In 1899, she published Reform or Revolution, a critique of Edward Bernstein's Evolutionary Socialism. While Bernstein tried to disprove the idea of class struggle, Luxemburg embraced the cause and, like Marx, she called for a revolution.

She became a German citizen in 1898 through marriage, and became a leader of the German Social Democratic Party (SPD). Luxemburg's very left-wing views were not always approved of by the SPD.

In 1905, Luxemburg helped support the Russian Revolution and became even more radical in her views of Socialism. In 1912, she published The Accumulation of Capital, in which she predicted the inevitable failure of a capitalist society. Her views conflicted so much with the Social Democratic Party that, in 1916, Luxemburg started the Spartacus League with Karl Liebknecht. The party was converted into the German Communist Party in 1918.

In 1919, Luxemburg joined in the uprising against the government in Berlin. She and Liebknecht were arrested on January 15, 1919, for their revolutionary activities. While being transported to prison, Luxemburg was murdered by the German Freikorps and thrown into a ditch.

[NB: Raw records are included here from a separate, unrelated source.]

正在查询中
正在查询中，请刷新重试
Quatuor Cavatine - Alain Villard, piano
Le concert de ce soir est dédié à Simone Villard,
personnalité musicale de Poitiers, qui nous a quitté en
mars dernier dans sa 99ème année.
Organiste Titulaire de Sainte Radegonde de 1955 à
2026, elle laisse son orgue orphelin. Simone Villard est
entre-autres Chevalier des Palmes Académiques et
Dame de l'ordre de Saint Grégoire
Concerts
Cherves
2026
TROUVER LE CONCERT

Luxemburg was honored after her death not only by the large attendance at her public funeral, but also by the publication of a collection of her articles and essays. Her works, however, were not well-received by the Communist Party because of her dismissal of national unity and her promotion of reformation and revolution. Luxemburg's publication was not widely read until the 1970s, fifty years after her death.

Today, Rosa Luxemburg is remembered as a supporter of women's liberation. She is not identified with Socialism or Communism, but her views are seen as a substitute ideology. She rose against the corrupt governments in Germany and Russia, and she is remembered today for her unconventional and persuasive ideas, as well as her courage in the face of the German right wing parties.